To camouflage the coup, just like this one, Tomás Romero, an opportunist politician, was picked as interim president to finish the Chavez’s mandate which was going to end in July of that year. Stroessner moved in to occupy the presidency in a fabricated election where he himself organized and he alone was the candidate. He held power until 1989, making him longer serving head of state, except for hereditary monarchs.
On Saturday, the Vatican’s envoy to Paraguay understandably stopped short of recognizing the new government. “I am very pleased that the people and authorities have thought of the good of the country, which is to keep giving one’s best for the fatherland,” Antonio Ariotti said, adding that he would read a message from the Vatican in the evening.
The excuses for the coup was that Lugo has been too belligerent in his refusal to compromise with the representative of the upper class, trying to forestall Lugo’s agenda for raising taxes on the rich to boost the economy and create social projects for the benefits of millions of Paraguayans who live in abject poverty.
From the get-go in 2008 when he took office, Lugo had been locked in this bitter dispute with a virulent opposition, receiving daily criticism for “being unyielding and unwilling to compromise.” There had been talk of impeaching Lugo in the past, but there was never enough support in congress for such a drastic step.
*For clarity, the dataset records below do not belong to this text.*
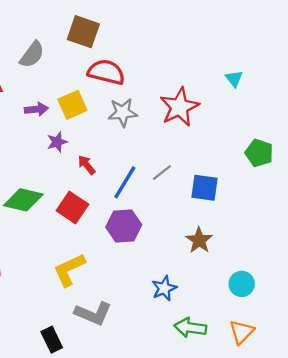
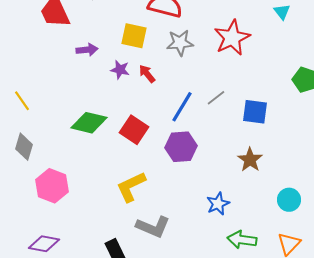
yellow square: (72, 105) -> (134, 36), turned 36
purple arrow: (36, 109) -> (87, 50), moved
purple star: (57, 142) -> (120, 70), turned 30
red arrow: (87, 165) -> (147, 74), moved

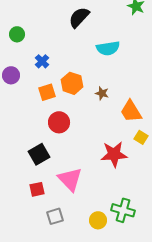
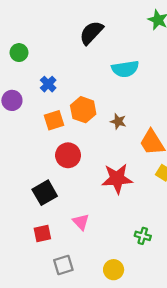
red star: (114, 154) -> (117, 179), moved
pink triangle: (70, 179) -> (81, 222), size x0.6
green cross: (123, 210) -> (143, 236), moved, size x0.6

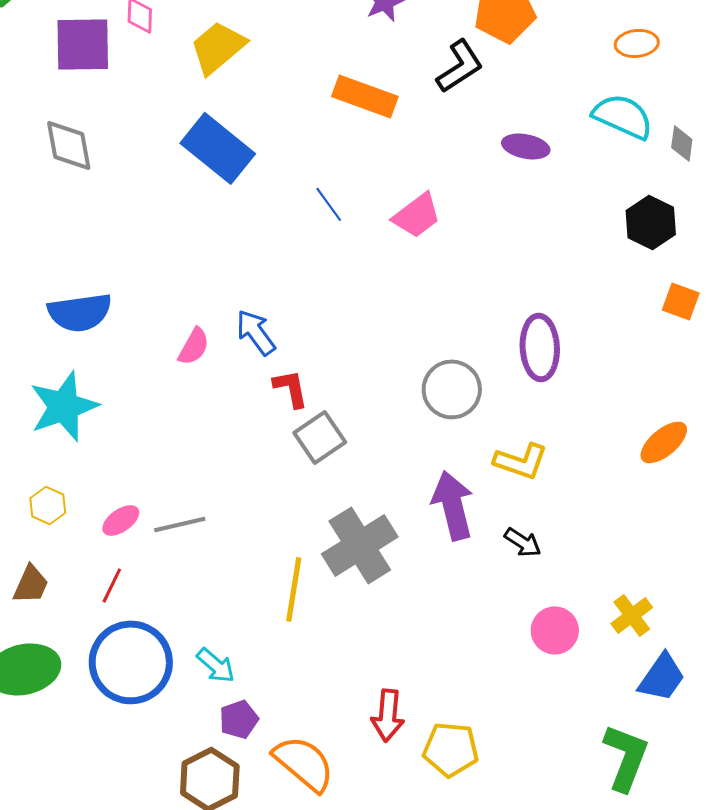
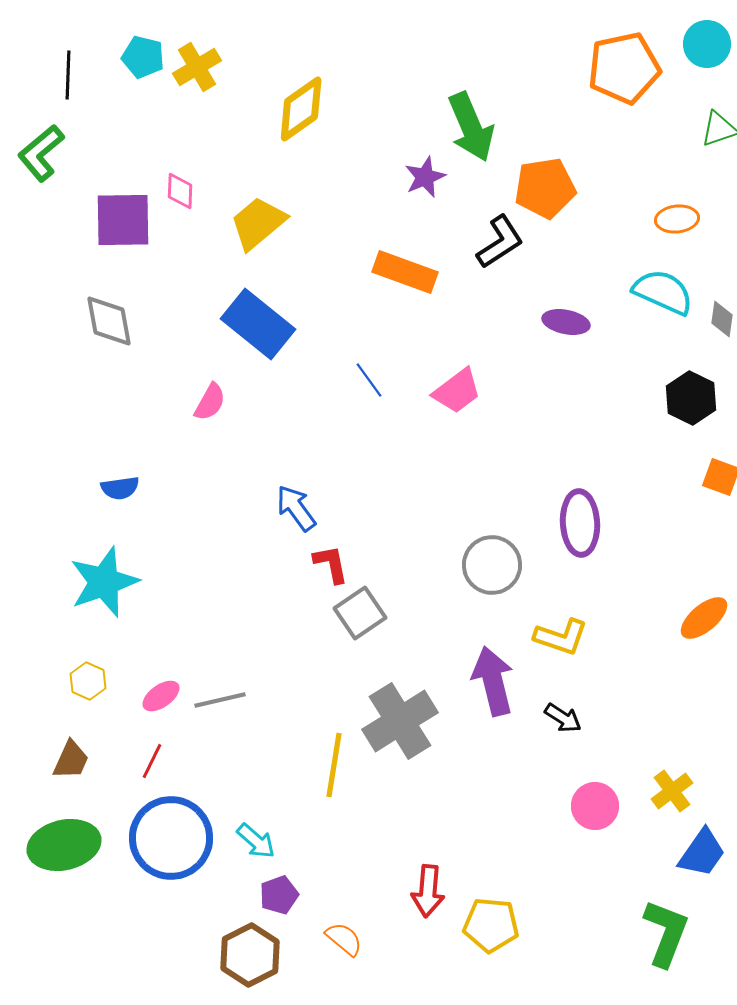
blue semicircle: (80, 312) -> (120, 488), size x0.6
pink semicircle: (194, 346) -> (210, 402), moved
orange semicircle: (304, 763) -> (344, 939), size x0.6

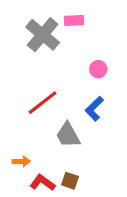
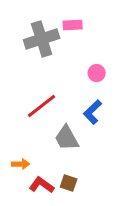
gray cross: (43, 35) -> (42, 39), turned 32

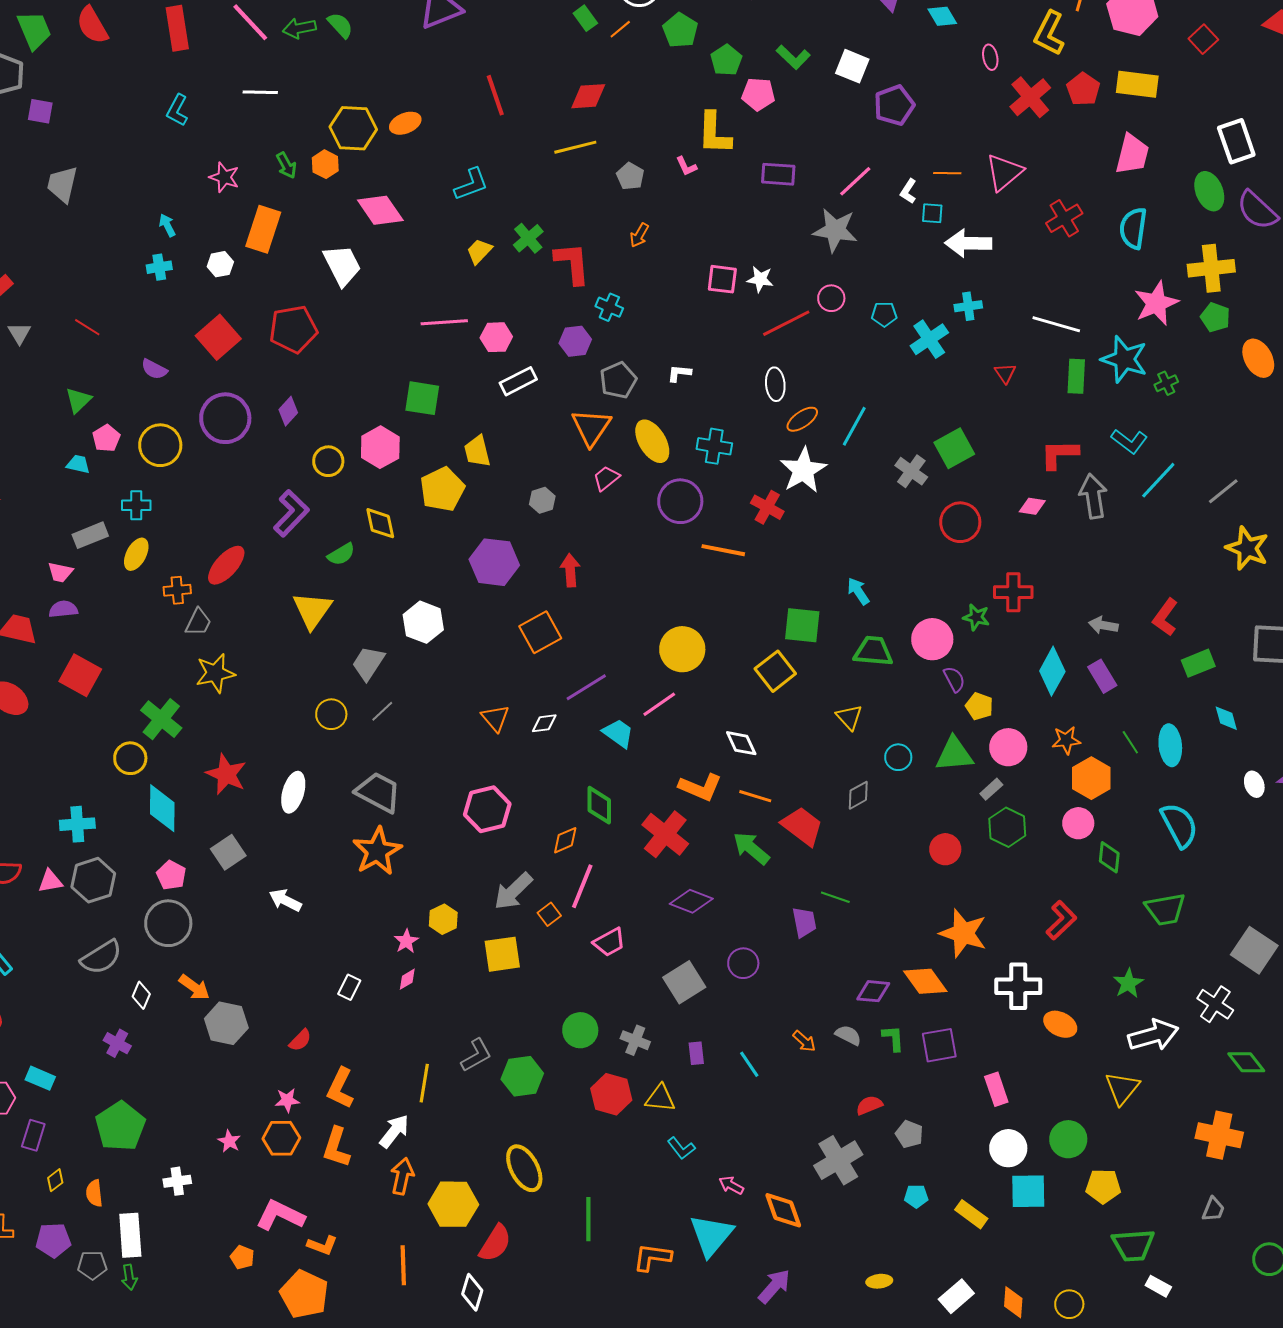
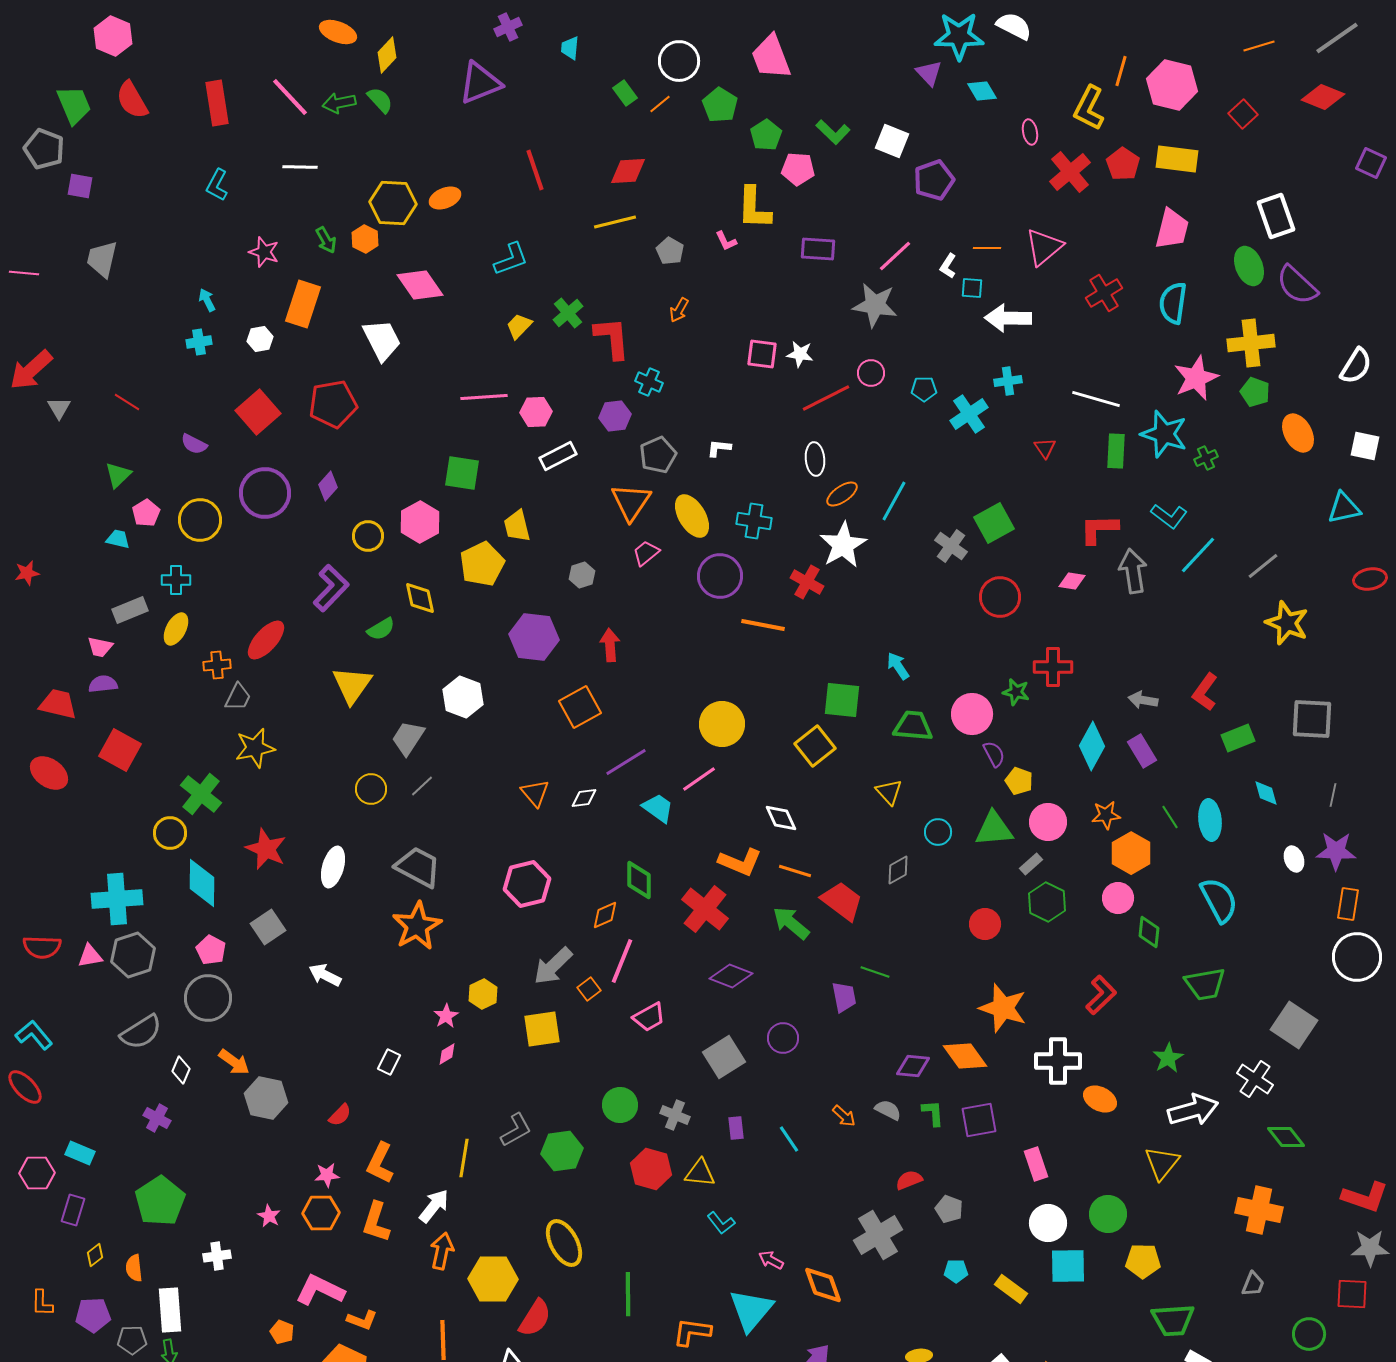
cyan cross: (77, 824) -> (117, 899), size x1.4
Finally, earlier this week, a deadly clash between police and landless peasants that left several police officers dead gave Lugo’s enemies the excuse they had been looking for. Lugo was swiftly removed by a 39-to-4 Senate vote. Now, many fear a return of the country’s bloody past. Paraguay was an integrant member of Operation Condor.
Frederico Franco is isolated
A puppet government headed by Vice-president Frederico Franco was put in place. Franco promised to honor foreign commitments, respect private property and reach out to Latin American leaders to minimize diplomatic fallout and keep his country from becoming a regional pariah. Pariah, it is already is. Besides the United States and Germany with long strategic interests in Paraguay, not a single South American country recognizes his new government.
In fact, several presidents said they would seek Paraguay’s expulsion from regional groups. “This goes beyond Fernando Lugo. It goes beyond Paraguay. It’s about true democracy for all of our America,” said Ecuadorean President Rafael Correa, adding that his country will not recognize the new government.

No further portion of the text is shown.